Since yesterday I did a bit more rummaging in the codebase and discovered t.refinement, which I really should have been using instead of our own hand-rolled wrapper.

It also got me to thinking that this behaviour really is sort of like a "record refinement" (if I understand the concept of "refinement" correctly: something that validates in a stricter way than TS might allow for? Which is what this whole conversation is about).

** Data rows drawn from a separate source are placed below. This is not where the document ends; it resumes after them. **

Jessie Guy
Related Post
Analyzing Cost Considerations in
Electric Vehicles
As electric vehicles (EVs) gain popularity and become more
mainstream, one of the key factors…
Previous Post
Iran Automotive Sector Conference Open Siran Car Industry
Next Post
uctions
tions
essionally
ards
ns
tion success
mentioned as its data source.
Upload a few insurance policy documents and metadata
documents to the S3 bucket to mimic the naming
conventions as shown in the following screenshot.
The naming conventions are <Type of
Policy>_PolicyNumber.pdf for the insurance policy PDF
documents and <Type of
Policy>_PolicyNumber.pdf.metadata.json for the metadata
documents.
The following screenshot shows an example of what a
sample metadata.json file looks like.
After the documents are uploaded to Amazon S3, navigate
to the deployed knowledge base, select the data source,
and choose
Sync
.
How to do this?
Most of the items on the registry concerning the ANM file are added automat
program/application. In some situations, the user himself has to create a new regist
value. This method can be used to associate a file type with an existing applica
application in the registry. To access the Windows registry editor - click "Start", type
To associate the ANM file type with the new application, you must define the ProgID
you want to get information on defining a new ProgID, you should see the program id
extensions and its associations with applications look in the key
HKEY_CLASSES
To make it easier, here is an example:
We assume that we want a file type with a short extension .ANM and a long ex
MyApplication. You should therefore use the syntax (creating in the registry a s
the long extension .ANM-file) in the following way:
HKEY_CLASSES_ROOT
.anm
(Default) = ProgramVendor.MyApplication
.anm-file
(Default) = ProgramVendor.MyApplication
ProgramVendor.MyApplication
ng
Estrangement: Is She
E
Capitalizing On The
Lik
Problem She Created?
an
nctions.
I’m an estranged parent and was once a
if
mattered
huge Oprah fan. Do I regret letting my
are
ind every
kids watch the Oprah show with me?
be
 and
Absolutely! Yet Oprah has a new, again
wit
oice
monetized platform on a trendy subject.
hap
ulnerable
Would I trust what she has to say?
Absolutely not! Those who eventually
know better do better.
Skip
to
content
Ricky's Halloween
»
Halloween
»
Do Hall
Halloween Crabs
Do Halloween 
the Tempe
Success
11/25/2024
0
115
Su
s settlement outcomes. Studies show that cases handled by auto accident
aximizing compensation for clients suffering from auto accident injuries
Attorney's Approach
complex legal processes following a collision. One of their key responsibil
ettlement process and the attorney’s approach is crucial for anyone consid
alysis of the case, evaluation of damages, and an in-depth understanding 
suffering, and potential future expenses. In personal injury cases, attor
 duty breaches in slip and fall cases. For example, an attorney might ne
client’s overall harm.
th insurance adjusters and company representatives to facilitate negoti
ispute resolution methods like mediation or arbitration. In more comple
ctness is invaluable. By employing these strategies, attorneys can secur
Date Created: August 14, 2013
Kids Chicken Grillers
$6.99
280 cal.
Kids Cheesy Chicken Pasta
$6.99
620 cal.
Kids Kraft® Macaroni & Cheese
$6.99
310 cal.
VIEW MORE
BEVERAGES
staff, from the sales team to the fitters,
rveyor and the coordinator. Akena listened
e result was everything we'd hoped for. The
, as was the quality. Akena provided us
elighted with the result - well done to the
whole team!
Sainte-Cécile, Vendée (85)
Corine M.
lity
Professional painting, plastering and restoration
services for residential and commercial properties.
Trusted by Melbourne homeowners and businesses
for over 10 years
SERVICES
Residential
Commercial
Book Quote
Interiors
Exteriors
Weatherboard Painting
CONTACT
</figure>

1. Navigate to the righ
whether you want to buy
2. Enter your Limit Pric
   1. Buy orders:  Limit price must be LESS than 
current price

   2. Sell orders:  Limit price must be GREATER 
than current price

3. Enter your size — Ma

So I wonder if the most semantic, simple solution is something like:

export function refinedRecordType<D extends t.RefinementC<t.StringC>, C extends t.Mixed>(
  domain: D,
  codomain: C,
  name?: string,
): t.RefinementC<t.RecordC<D, C>> {
  return t.refinement(
    // Deliberately use t.string instead of domain to avoid io-ts stripping non-domain keys
    // before our predicate is run
    t.record(t.string, codomain, name),
    (a) => Object.keys(a).every(domain.is),
  ) as any;
}

It's a little bit ugly (it has some casting), and the errors are awful (since we're just relying on true/false logic), but I think it seems to do the job whilst staying vaguely understandable.